1. Wash the rice very well in cold water, gently rubbing it with your hands, until the water runs clear. Drain it and place it in the rice cooker with the water. Close the lid and let it cook until it absorbs all the water and becomes soft but not mushy. Once cooking is finished, leave it covered for about ten minutes to 'rest'. Alternatively, place it in a saucepan with the water.
2. Once it comes to a boil, reduce the heat to the minimum, cover, and let it simmer until all the water is absorbed. Do not stir at all. When it's ready, remove it from the heat and leave it covered for ten minutes.
In a small saucepan, gently heat the rice vinegar with the sugar and salt over low heat until they completely dissolve. You don't want it to boil. Transfer the warm rice to a wide bowl. Drizzle the seasoning evenly and gently mix with a wooden spoon or spatula, using cutting motions so the rice doesn't break down.
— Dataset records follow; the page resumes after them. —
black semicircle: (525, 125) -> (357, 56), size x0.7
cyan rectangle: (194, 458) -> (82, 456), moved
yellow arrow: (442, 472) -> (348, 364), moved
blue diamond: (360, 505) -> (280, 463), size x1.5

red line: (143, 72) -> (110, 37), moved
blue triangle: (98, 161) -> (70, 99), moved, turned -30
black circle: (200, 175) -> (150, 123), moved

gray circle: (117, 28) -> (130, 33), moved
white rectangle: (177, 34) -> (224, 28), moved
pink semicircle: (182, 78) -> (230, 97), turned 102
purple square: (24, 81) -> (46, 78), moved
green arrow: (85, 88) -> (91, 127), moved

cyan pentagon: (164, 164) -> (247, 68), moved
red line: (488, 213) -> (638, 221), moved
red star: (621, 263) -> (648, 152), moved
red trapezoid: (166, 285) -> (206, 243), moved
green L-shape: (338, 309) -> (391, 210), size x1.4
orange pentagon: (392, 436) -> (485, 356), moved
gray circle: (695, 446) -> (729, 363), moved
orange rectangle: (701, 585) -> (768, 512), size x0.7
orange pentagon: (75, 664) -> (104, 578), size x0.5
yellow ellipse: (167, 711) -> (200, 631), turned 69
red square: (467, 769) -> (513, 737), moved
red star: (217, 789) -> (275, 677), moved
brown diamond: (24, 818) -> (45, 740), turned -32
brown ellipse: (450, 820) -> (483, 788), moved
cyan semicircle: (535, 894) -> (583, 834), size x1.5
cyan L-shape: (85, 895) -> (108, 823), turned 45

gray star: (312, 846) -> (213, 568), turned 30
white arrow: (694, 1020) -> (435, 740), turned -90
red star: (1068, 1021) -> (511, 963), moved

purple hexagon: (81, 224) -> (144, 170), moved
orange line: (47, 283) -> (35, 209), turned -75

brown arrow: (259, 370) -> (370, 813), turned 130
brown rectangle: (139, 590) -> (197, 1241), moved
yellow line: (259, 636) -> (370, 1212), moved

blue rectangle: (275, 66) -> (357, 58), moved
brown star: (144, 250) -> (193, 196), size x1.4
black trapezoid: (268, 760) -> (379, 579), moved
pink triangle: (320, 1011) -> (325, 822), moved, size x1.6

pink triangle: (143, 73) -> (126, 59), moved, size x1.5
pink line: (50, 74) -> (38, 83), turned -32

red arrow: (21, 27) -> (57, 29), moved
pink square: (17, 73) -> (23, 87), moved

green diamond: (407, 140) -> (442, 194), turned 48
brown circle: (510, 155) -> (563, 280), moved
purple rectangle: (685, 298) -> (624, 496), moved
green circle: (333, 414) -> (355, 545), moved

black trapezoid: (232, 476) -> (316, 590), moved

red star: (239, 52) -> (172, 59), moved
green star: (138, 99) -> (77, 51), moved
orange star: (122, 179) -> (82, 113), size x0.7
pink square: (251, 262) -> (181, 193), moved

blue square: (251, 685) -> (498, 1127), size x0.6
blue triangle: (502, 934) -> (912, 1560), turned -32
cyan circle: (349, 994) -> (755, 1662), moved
Let it cool to room temperature, covered with a damp towel.
3. Lay out the bamboo mat and cover it well with plastic wrap so the rice doesn't stick and you can roll easily. Cut the nori sheets in half and place them on the bamboo mat.
Dip your hands in a little water so the rice doesn't stick and spread a thin layer of rice on the shiny side of the nori, pressing gently without crushing it. Don't overfill; you want the rice layer to be even.
4. In the center, add the fillings of your choice: cucumber, pepper, or avocado, along with fried shrimp, crab sticks, or smoked salmon. Roll tightly using the bamboo mat, pressing gently to shape the roll correctly.
Once closed, place thin slices of fruit, such as mango or kiwi, on top and press gently again with the bamboo mat to secure them onto the roll. Dip your knife in water and cut the sushi.
5. For crispy sushi, prepare the tempura by dissolving the mix with cold water until it forms a thin batter. Dip the roll first in the tempura batter, then in the panko, and fry it in hot sunflower oil until golden brown and crispy. Remove it onto absorbent paper.
Let the rolls 'set' for a little while and cut them by dipping the knife in water.
Serve the sushi, accompanied by soy sauce and wasabi.